• [TASK TO CARRY OUT]
Send each entry back exactly as given, pictures excluded.
↓
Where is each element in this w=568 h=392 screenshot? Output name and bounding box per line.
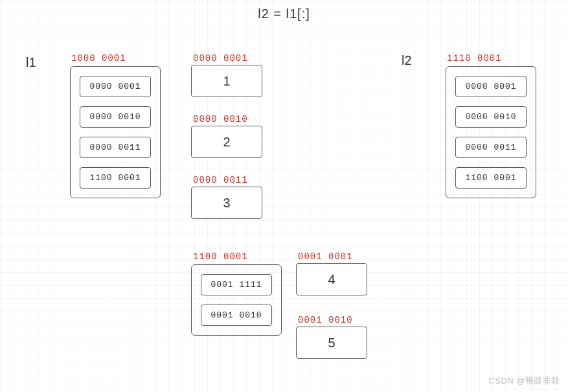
- nested-cell-1: 0001 0010: [201, 305, 271, 326]
- int2-address: 0000 0010: [193, 114, 248, 124]
- nested-int1-value: 4: [328, 272, 335, 287]
- l2-cell-0: 0000 0001: [455, 76, 526, 97]
- l1-cell-0: 0000 0001: [80, 76, 150, 97]
- l1-cell-1: 0000 0010: [80, 106, 150, 128]
- nested-int2-value: 5: [328, 336, 335, 351]
- l1-container: 0000 0001 0000 0010 0000 0011 1100 0001: [70, 66, 161, 198]
- int2-value: 2: [223, 135, 230, 150]
- diagram-title: l2 = l1[:]: [0, 6, 568, 21]
- l2-cell-3: 1100 0001: [455, 167, 526, 189]
- l2-container: 0000 0001 0000 0010 0000 0011 1100 0001: [446, 66, 536, 198]
- int3-value: 3: [223, 196, 230, 211]
- nested-address: 1100 0001: [193, 251, 248, 262]
- nested-container: 0001 1111 0001 0010: [191, 264, 282, 336]
- l2-cell-2: 0000 0011: [455, 137, 526, 158]
- int3-box: 3: [191, 187, 262, 219]
- nested-int1-box: 4: [296, 263, 367, 295]
- watermark: CSDN @飛燚非燚: [488, 375, 560, 387]
- l1-address: 1000 0001: [71, 53, 126, 63]
- int3-address: 0000 0011: [193, 175, 248, 185]
- l1-label: l1: [26, 55, 36, 70]
- l1-cell-2: 0000 0011: [80, 137, 150, 158]
- int1-address: 0000 0001: [193, 53, 248, 63]
- nested-cell-0: 0001 1111: [201, 274, 271, 295]
- nested-int1-address: 0001 0001: [298, 251, 353, 262]
- nested-int2-box: 5: [296, 327, 367, 359]
- l2-cell-1: 0000 0010: [455, 106, 526, 128]
- l1-cell-3: 1100 0001: [80, 167, 150, 189]
- int1-box: 1: [191, 65, 262, 97]
- l2-label: l2: [402, 53, 412, 68]
- int2-box: 2: [191, 126, 262, 158]
- l2-address: 1110 0001: [447, 53, 502, 63]
- int1-value: 1: [223, 74, 230, 89]
- nested-int2-address: 0001 0010: [298, 315, 353, 325]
↑
• [ANSWER TO THIS EXERCISE]
Where is each element in this w=568 h=392 screenshot? Output name and bounding box per line.
- nested-cell-1: 0001 0010: [201, 305, 271, 326]
- int2-address: 0000 0010: [193, 114, 248, 124]
- nested-int1-value: 4: [328, 272, 335, 287]
- l2-cell-0: 0000 0001: [455, 76, 526, 97]
- l1-cell-0: 0000 0001: [80, 76, 150, 97]
- l1-cell-1: 0000 0010: [80, 106, 150, 128]
- nested-int2-value: 5: [328, 336, 335, 351]
- l1-container: 0000 0001 0000 0010 0000 0011 1100 0001: [70, 66, 161, 198]
- int2-value: 2: [223, 135, 230, 150]
- diagram-title: l2 = l1[:]: [0, 6, 568, 21]
- l2-cell-3: 1100 0001: [455, 167, 526, 189]
- l2-container: 0000 0001 0000 0010 0000 0011 1100 0001: [446, 66, 536, 198]
- int3-value: 3: [223, 196, 230, 211]
- nested-address: 1100 0001: [193, 251, 248, 262]
- nested-container: 0001 1111 0001 0010: [191, 264, 282, 336]
- l2-cell-2: 0000 0011: [455, 137, 526, 158]
- int3-box: 3: [191, 187, 262, 219]
- nested-int1-box: 4: [296, 263, 367, 295]
- watermark: CSDN @飛燚非燚: [488, 375, 560, 387]
- l1-address: 1000 0001: [71, 53, 126, 63]
- int3-address: 0000 0011: [193, 175, 248, 185]
- l1-label: l1: [26, 55, 36, 70]
- l1-cell-2: 0000 0011: [80, 137, 150, 158]
- int1-address: 0000 0001: [193, 53, 248, 63]
- nested-cell-0: 0001 1111: [201, 274, 271, 295]
- nested-int1-address: 0001 0001: [298, 251, 353, 262]
- nested-int2-box: 5: [296, 327, 367, 359]
- l2-cell-1: 0000 0010: [455, 106, 526, 128]
- l1-cell-3: 1100 0001: [80, 167, 150, 189]
- int1-box: 1: [191, 65, 262, 97]
- l2-label: l2: [402, 53, 412, 68]
- int2-box: 2: [191, 126, 262, 158]
- l2-address: 1110 0001: [447, 53, 502, 63]
- int1-value: 1: [223, 74, 230, 89]
- nested-int2-address: 0001 0010: [298, 315, 353, 325]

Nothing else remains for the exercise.